Он вызвал ротмистра Челобитова.

— Ну что, опять холостой выстрел? — говорил полковник, показывая полученные из Вильно бумаги. — Где ваши обещания — взять быка за рога, милостивый государь? С такими дознаниями передавать дело в суд просто стыдно — понимаете вы это, господин ротмистр?! Невозможно! Это провал! Дискредитация нашего учреждения!..

Сейчас Владимира Дормидонтовича никто бы по виду не назвал добрячком — глаза метали молнии, брови сошлись над переносицей, у губ легли глубокие складки.

— Затеяли эту канитель — извольте расхлебывать! — бушевал он.

Немного поостыв, спросил:

— Что вы скажите по поводу Олехновича? Смотрите! — Отчеркнув ногтем несколько строк, он протянул одну из полученных бумаг.

Там говорилось, что весной этого года в Вильно совершено убийство некоего Алексея Моисеева, который являлся осведомителем охранного отделения. Виновники убийства не обнаружены, но из Вильно запрашивали, не мог ли быть замешан в убийстве Осип Олехнович.

Челобитов мгновенно подхватил мысль полковника Иванова:

— Так точно, замешан. Это как раз то, что нам нужно.

— Но Олехнович к тому времени был уже в Ковно, — возразил Иванов. — Он не мог соучаствовать в убийстве.

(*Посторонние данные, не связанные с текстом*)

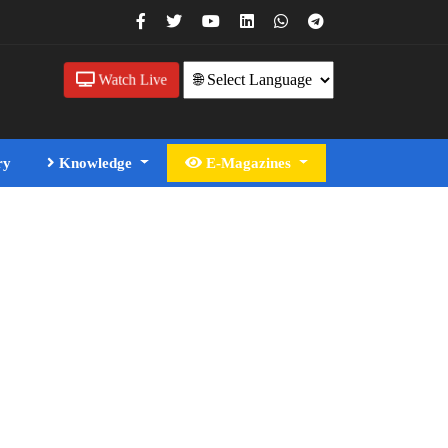
Watch Live
ry
Knowledge
E-Magazines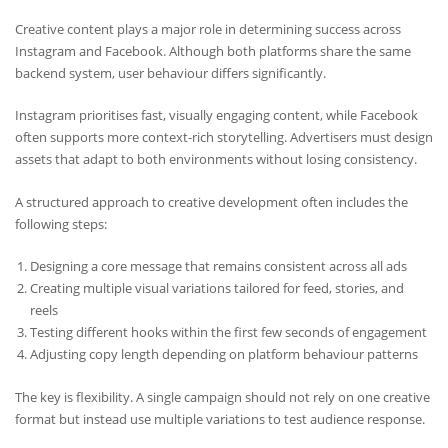
Creative content plays a major role in determining success across
Instagram and Facebook. Although both platforms share the same
backend system, user behaviour differs significantly.
Instagram prioritises fast, visually engaging content, while Facebook
often supports more context-rich storytelling. Advertisers must design
assets that adapt to both environments without losing consistency.
A structured approach to creative development often includes the
following steps:
Designing a core message that remains consistent across all ads
Creating multiple visual variations tailored for feed, stories, and
reels
Testing different hooks within the first few seconds of engagement
Adjusting copy length depending on platform behaviour patterns
The key is flexibility. A single campaign should not rely on one creative
format but instead use multiple variations to test audience response.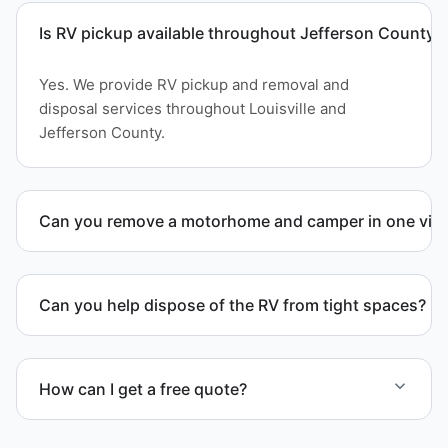
Is RV pickup available throughout Jefferson County?
Yes. We provide RV pickup and removal and
disposal services throughout Louisville and
Jefferson County.
Can you remove a motorhome and camper in one visi
Yes. We coordinate combined RV removal when site
access and equipment allow.
Can you help dispose of the RV from tight spaces?
Yes. We assess access and coordinate proper
hauling equipment when removal involves limited
How can I get a free quote?
clearance areas.
Contact us today for a free quote and speak with a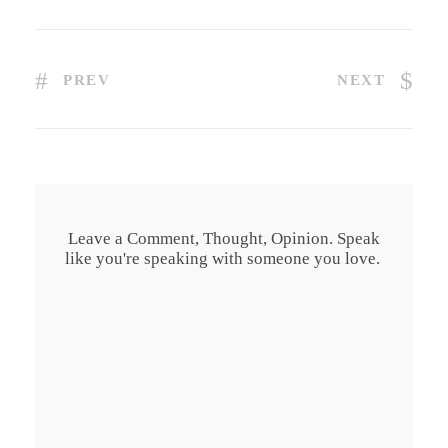
PREV
NEXT
Leave a Comment, Thought, Opinion. Speak
like you're speaking with someone you love.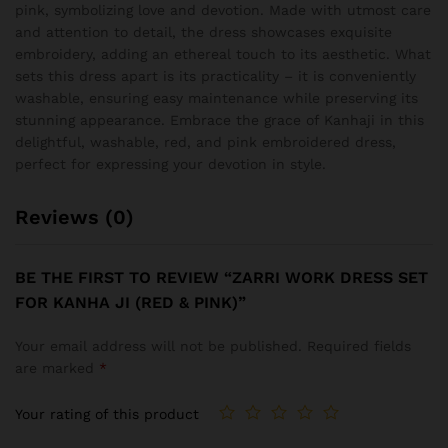
pink, symbolizing love and devotion. Made with utmost care
and attention to detail, the dress showcases exquisite
embroidery, adding an ethereal touch to its aesthetic. What
sets this dress apart is its practicality – it is conveniently
washable, ensuring easy maintenance while preserving its
stunning appearance. Embrace the grace of Kanhaji in this
delightful, washable, red, and pink embroidered dress,
perfect for expressing your devotion in style.
Reviews (0)
BE THE FIRST TO REVIEW “ZARRI WORK DRESS SET
FOR KANHA JI (RED & PINK)”
Your email address will not be published.
Required fields
are marked
*
Your rating of this product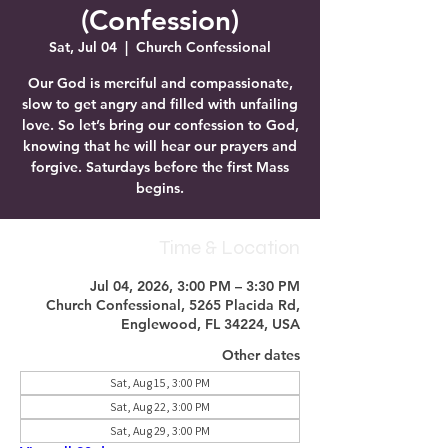
(Confession)
Sat, Jul 04
  |  
Church Confessional
Our God is merciful and compassionate,
slow to get angry and filled with unfailing
love. So let’s bring our confession to God,
knowing that he will hear our prayers and
forgive. Saturdays before the first Mass
begins.
Time & Location
Jul 04, 2026, 3:00 PM – 3:30 PM
Church Confessional, 5265 Placida Rd,
Englewood, FL 34224, USA
Other dates
Sat, Aug 15, 3:00 PM
Sat, Aug 22, 3:00 PM
Sat, Aug 29, 3:00 PM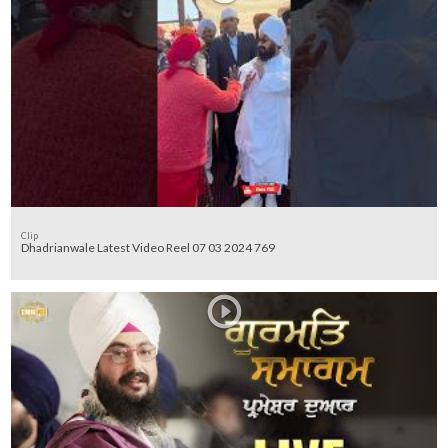
Clip
Dhadrianwale Latest Video Reel 07 03 2024 769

— Это уж его дело. Пусть Олехнович сам доказывает свою невиновность, — цинично возразил Челобитов.

— Посмотрите. Если можно что-то сделать...

Материалы дознания передали прокурору, ротмистр Челобитов дважды встречался с ним, и прокурор дал нужное заключение. Казалось бы, дело можно было передавать в суд...

По поводу соучастия Олехновича в убийстве провокатора прокурор не решился ничего писать в своем заключении — слишком уж бездоказательны были обвинения. Да и все другие обвинения, изложенные в прокурорской бумаге, требовали подтверждений. А прямых доказательств все не было.

Иванов решил принять некоторые предупредительные меры на тот случай, если дело, которое они готовили с Челобитовым, «не потянет» в суде. Начальнику Ковенского жандармского управления он направил соответствующий рапорт, в котором предлагал применить к подсудимым административные меры и не доводить дело до суда.

«Присовокупляю, — писал Иванов, — что обвиняемый дворянин Феликс Дзержинский как по своим взглядам и убеждениям, так и по своему поведению и характеру личность в будущем очень опасная, способная на все преступное.

Ныне он изобличается в ведении революционной пропаганды среди рабочих, в подстрекательстве к устройству стачек, забастовок среди ремесленников, ввиду чего на Дзержинского падает обвинение в принадлежности к тайному преступному сообществу, именующему себя «Союзом борьбы за освобождение рабочего класса», в социально-революционной пропаганде и в злоумышленном распространении противуправительственных сочинений, в возбуждении вражды между хозяевами и рабочими с целью вызвать их к бунту».

Рапорт полковника Иванова пошел по инстанциям — из жандармского управления перекочевал в канцелярию генерал-губернатора, оттуда — в Санкт-Петербург, в департамент полиции. Затем о преступниках доложили государю императору. И рапорт возвратился в Ковно с высочайшим повелением направить арестованных Дзержинского и Олехновича в ссылку, сроком на три года каждого, без суда, в административном порядке.

Десятого июня 1898 года Феликса Дзержинского вызвали в тюремную канцелярию и объявили ему высочайший указ.

Начальник тюрьмы приказал расписаться в подтверждение того, что Дзержинскому объявлено высочайшее повеление, и собственноручно заверил подпись арестанта.

Теперь оставалось ждать очередного этапа.

4

Ни сестре, ни тетке — никому из родных Феликс не писал о своем аресте. Зачем? К чему тревожить их прежде времени? Пусть хоть чуточку позже узнают о постигшем его несчастье, пусть поменьше волнений выпадет на их долю...

Только перед Новым годом, через полгода после ареста, написал сестре Альдоне. Теперь уже не было смысла молчать: жандармы несомненно разыскали и Софью Игнатьевну, и Альдону.

Это были первые письма к Альдоне — начало их переписки, которая продолжалась долгие годы.